# TASK INSTRUCTIONS
Please output the lines shown below exactly as they appear.

━━━ RECORDS FOR THIS EXERCISE ━━━

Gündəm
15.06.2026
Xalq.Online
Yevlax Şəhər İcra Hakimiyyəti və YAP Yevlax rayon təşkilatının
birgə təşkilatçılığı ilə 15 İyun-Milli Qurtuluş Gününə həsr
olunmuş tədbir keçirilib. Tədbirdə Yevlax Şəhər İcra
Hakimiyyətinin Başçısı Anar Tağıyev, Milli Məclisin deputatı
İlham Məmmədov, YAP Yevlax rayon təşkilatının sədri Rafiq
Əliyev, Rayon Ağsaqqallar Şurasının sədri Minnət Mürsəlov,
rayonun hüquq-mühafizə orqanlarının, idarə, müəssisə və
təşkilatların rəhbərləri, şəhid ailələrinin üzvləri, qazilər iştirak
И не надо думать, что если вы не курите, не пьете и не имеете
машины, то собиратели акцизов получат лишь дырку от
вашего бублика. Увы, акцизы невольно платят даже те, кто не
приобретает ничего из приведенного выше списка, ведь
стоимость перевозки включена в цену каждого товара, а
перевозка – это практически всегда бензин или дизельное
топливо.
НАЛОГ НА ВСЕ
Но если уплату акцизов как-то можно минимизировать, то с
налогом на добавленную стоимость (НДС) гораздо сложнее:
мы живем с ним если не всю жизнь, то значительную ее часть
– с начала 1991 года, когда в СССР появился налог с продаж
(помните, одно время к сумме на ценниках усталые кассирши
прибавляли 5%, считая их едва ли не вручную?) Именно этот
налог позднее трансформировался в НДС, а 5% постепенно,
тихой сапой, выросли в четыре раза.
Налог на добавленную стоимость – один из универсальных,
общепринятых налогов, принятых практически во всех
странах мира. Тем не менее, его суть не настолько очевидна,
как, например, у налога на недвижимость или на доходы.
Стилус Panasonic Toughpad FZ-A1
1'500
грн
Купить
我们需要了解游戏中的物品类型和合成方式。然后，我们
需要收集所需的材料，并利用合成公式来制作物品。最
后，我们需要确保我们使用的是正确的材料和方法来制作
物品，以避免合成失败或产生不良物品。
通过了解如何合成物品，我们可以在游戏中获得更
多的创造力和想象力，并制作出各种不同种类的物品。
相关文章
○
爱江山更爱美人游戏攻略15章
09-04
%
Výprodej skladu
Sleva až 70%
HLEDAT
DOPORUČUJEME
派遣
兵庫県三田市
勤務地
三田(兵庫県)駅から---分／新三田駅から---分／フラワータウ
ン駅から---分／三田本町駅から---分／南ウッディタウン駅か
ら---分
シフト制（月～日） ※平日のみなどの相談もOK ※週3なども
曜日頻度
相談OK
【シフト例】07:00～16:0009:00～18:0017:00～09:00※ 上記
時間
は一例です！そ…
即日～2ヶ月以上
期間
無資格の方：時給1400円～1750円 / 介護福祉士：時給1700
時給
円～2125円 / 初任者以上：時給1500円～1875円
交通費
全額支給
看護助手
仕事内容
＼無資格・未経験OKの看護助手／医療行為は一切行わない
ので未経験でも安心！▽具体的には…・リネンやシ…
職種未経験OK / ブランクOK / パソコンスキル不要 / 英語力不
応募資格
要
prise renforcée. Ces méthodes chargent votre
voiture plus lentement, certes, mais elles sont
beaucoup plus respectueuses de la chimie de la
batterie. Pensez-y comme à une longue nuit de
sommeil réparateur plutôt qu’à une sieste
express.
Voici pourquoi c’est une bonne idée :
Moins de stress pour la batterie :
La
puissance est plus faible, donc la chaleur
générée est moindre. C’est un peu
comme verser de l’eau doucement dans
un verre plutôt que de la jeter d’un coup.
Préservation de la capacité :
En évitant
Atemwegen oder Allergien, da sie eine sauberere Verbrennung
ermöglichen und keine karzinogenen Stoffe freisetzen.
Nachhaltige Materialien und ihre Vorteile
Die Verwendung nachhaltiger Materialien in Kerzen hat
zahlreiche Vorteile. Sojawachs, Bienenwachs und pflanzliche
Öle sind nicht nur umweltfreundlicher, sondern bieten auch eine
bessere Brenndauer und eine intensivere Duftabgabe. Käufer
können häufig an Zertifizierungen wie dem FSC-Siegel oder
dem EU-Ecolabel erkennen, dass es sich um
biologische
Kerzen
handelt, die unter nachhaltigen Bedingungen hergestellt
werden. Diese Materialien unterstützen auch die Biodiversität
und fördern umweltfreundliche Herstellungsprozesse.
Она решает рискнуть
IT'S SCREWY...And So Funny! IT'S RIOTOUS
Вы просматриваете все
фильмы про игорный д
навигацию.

━━━

# WRITTEN ANSWER
Gündəm
15.06.2026
Xalq.Online
Yevlax Şəhər İcra Hakimiyyəti və YAP Yevlax rayon təşkilatının
birgə təşkilatçılığı ilə 15 İyun-Milli Qurtuluş Gününə həsr
olunmuş tədbir keçirilib. Tədbirdə Yevlax Şəhər İcra
Hakimiyyətinin Başçısı Anar Tağıyev, Milli Məclisin deputatı
İlham Məmmədov, YAP Yevlax rayon təşkilatının sədri Rafiq
Əliyev, Rayon Ağsaqqallar Şurasının sədri Minnət Mürsəlov,
rayonun hüquq-mühafizə orqanlarının, idarə, müəssisə və
təşkilatların rəhbərləri, şəhid ailələrinin üzvləri, qazilər iştirak
И не надо думать, что если вы не курите, не пьете и не имеете
машины, то собиратели акцизов получат лишь дырку от
вашего бублика. Увы, акцизы невольно платят даже те, кто не
приобретает ничего из приведенного выше списка, ведь
стоимость перевозки включена в цену каждого товара, а
перевозка – это практически всегда бензин или дизельное
топливо.
НАЛОГ НА ВСЕ
Но если уплату акцизов как-то можно минимизировать, то с
налогом на добавленную стоимость (НДС) гораздо сложнее:
мы живем с ним если не всю жизнь, то значительную ее часть
– с начала 1991 года, когда в СССР появился налог с продаж
(помните, одно время к сумме на ценниках усталые кассирши
прибавляли 5%, считая их едва ли не вручную?) Именно этот
налог позднее трансформировался в НДС, а 5% постепенно,
тихой сапой, выросли в четыре раза.
Налог на добавленную стоимость – один из универсальных,
общепринятых налогов, принятых практически во всех
странах мира. Тем не менее, его суть не настолько очевидна,
как, например, у налога на недвижимость или на доходы.
Стилус Panasonic Toughpad FZ-A1
1'500
грн
Купить
我们需要了解游戏中的物品类型和合成方式。然后，我们
需要收集所需的材料，并利用合成公式来制作物品。最
后，我们需要确保我们使用的是正确的材料和方法来制作
物品，以避免合成失败或产生不良物品。
通过了解如何合成物品，我们可以在游戏中获得更
多的创造力和想象力，并制作出各种不同种类的物品。
相关文章
○
爱江山更爱美人游戏攻略15章
09-04
%
Výprodej skladu
Sleva až 70%
HLEDAT
DOPORUČUJEME
派遣
兵庫県三田市
勤務地
三田(兵庫県)駅から---分／新三田駅から---分／フラワータウ
ン駅から---分／三田本町駅から---分／南ウッディタウン駅か
ら---分
シフト制（月～日） ※平日のみなどの相談もOK ※週3なども
曜日頻度
相談OK
【シフト例】07:00～16:0009:00～18:0017:00～09:00※ 上記
時間
は一例です！そ…
即日～2ヶ月以上
期間
無資格の方：時給1400円～1750円 / 介護福祉士：時給1700
時給
円～2125円 / 初任者以上：時給1500円～1875円
交通費
全額支給
看護助手
仕事内容
＼無資格・未経験OKの看護助手／医療行為は一切行わない
ので未経験でも安心！▽具体的には…・リネンやシ…
職種未経験OK / ブランクOK / パソコンスキル不要 / 英語力不
応募資格
要
prise renforcée. Ces méthodes chargent votre
voiture plus lentement, certes, mais elles sont
beaucoup plus respectueuses de la chimie de la
batterie. Pensez-y comme à une longue nuit de
sommeil réparateur plutôt qu’à une sieste
express.
Voici pourquoi c’est une bonne idée :
Moins de stress pour la batterie :
La
puissance est plus faible, donc la chaleur
générée est moindre. C’est un peu
comme verser de l’eau doucement dans
un verre plutôt que de la jeter d’un coup.
Préservation de la capacité :
En évitant
Atemwegen oder Allergien, da sie eine sauberere Verbrennung
ermöglichen und keine karzinogenen Stoffe freisetzen.
Nachhaltige Materialien und ihre Vorteile
Die Verwendung nachhaltiger Materialien in Kerzen hat
zahlreiche Vorteile. Sojawachs, Bienenwachs und pflanzliche
Öle sind nicht nur umweltfreundlicher, sondern bieten auch eine
bessere Brenndauer und eine intensivere Duftabgabe. Käufer
können häufig an Zertifizierungen wie dem FSC-Siegel oder
dem EU-Ecolabel erkennen, dass es sich um
biologische
Kerzen
handelt, die unter nachhaltigen Bedingungen hergestellt
werden. Diese Materialien unterstützen auch die Biodiversität
und fördern umweltfreundliche Herstellungsprozesse.
Она решает рискнуть
IT'S SCREWY...And So Funny! IT'S RIOTOUS
Вы просматриваете все
фильмы про игорный д
навигацию.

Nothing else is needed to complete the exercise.